Too Much Information.

I admit it. I shamelessly pimp out my kids. Not all of the time, I actually only do it at work. Ironically, it’s my kids who help me create instant chemistry with my colleagues and clients.


I realized this early on when I mentioned my leaking, nursing nipples to a colleague, who also happened to be a new mom. She was one of those women at work who never had a kind word to say to me pre-baby. But suddenly, after my declaration of lactating leakage an instant bond was created. Kabang! I had a work friend. Amazed by the power of the breast to unite, I started sharing other intimate details about new motherhood from my surprising ability to tolerate poopy diapers and my baby boredom to my non existent sex life. Too much information? Perhaps for some, but I found a whole new fertile territory in which to bond. It’s utterly disarming when you mention your malfunctioning breast pump right before a meeting. With the colic, the sleepless nights, the binky and bottle obsessions and the “momnesia,” I actually found that many of these topics were surprisingly gender neutral – I could connect with men as well as with women.

 


Yes, some of these areas do make people squeamish and you should know your audience before explaining in explicit detail the pain of your episiotomy, but by playing the mommy card, I have created surprisingly personal and long lasting relationships in the office.

 

Seven years later, I’ve found that sharing my tales of both parental woe and those fleeting moments of maternal bliss continue to be extraordinarily useful in connecting with even my most emotionally aloof clients.
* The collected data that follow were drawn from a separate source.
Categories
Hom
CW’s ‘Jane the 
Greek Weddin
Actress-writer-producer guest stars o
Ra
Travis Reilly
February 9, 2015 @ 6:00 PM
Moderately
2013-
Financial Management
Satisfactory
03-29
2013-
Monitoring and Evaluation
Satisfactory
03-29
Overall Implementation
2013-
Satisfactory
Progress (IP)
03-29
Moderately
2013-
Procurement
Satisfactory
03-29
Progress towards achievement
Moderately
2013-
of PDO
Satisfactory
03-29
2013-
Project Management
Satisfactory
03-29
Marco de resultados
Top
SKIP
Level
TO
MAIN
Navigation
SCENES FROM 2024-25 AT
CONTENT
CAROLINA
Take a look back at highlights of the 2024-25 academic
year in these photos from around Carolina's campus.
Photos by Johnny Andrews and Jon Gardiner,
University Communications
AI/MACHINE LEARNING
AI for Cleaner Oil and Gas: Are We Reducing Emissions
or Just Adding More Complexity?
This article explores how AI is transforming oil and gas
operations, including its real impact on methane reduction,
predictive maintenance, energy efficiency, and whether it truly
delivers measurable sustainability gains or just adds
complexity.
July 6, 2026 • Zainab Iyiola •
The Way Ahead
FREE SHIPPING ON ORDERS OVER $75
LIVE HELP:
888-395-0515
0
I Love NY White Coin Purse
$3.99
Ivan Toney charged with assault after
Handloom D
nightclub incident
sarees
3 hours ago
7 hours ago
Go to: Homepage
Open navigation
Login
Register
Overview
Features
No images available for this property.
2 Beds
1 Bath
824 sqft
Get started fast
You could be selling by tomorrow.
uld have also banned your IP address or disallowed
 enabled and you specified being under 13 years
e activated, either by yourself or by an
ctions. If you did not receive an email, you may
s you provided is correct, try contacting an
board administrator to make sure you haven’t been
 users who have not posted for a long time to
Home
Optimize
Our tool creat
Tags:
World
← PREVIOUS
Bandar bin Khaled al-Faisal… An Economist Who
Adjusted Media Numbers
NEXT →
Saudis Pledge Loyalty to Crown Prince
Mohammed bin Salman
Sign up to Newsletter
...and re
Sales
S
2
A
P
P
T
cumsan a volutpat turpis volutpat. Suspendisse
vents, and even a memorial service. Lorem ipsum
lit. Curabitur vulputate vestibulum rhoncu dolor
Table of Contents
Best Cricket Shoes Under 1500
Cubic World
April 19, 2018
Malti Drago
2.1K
It seems that everyone’s kids today have some issues. And in our YouTube age where women feel free to post even the most private details of their marriages or divorces, it shouldn’t be such a surprise that sharing and connecting on all of these once behind-closed door-issues is now all the rage.


While I don’t at all suggest exploiting your child’s fetishes, developmental delays or quirky mannerisms so you can make friends at work or get a promotion, I have found that by letting people know that your life and your children aren’t Rockwellian perfect, can be incredibly helpful on both personally and professionally. On a practical level, I feel like I’ve been able to slip in and out of work for my kids’ school events more easily because my colleagues all know about my children. I don’t keep them a secret. Everyone knows that my daughter broke my toe with a bowling ball last summer. This explains my frequent podiatry appointments. And many know that my soon to be seven-year-old son wants a “High School Musical” themed birthday party. Do I give in or will he be forever be ridiculed? Sharing some personal details do create sympathy.

 

We have come a long way baby. It was only recently when women felt confident enough at work to display photos of their progeny. In fact, it was as recently at the 1970s when pregnant teachers were fired as soon as they started to show a bump. Times have changed. In my office today there are no fewer than seven photos of my children along with their artwork proudly displayed and framed.

 

A while back I read a great book, The Girls on the Van, about Hillary Clinton’s first senate election campaign. The author shares an anecdote about how when she was talking to fellow reporters about potty training her daughter during her break from election coverage, Hillary apparently overheard the conversation and then shared in great detail how she potty trained Chelsea. From that moment on, many of the reporters on the bus started to view Hillary differently. Hillary was a mom! She too potty trains! It reminds me of the US Weekly magazine photos that catch celebrities in the act of doing normal things like pumping gas and looking unattractive at the grocery store. Those photos help us to connect with those seemingly glamorous, perfect people.

 

So while trotting out all your family’s dirty laundry is probably not what’s going to ultimately get you ahead at work, selectively sharing can be incredibly effective.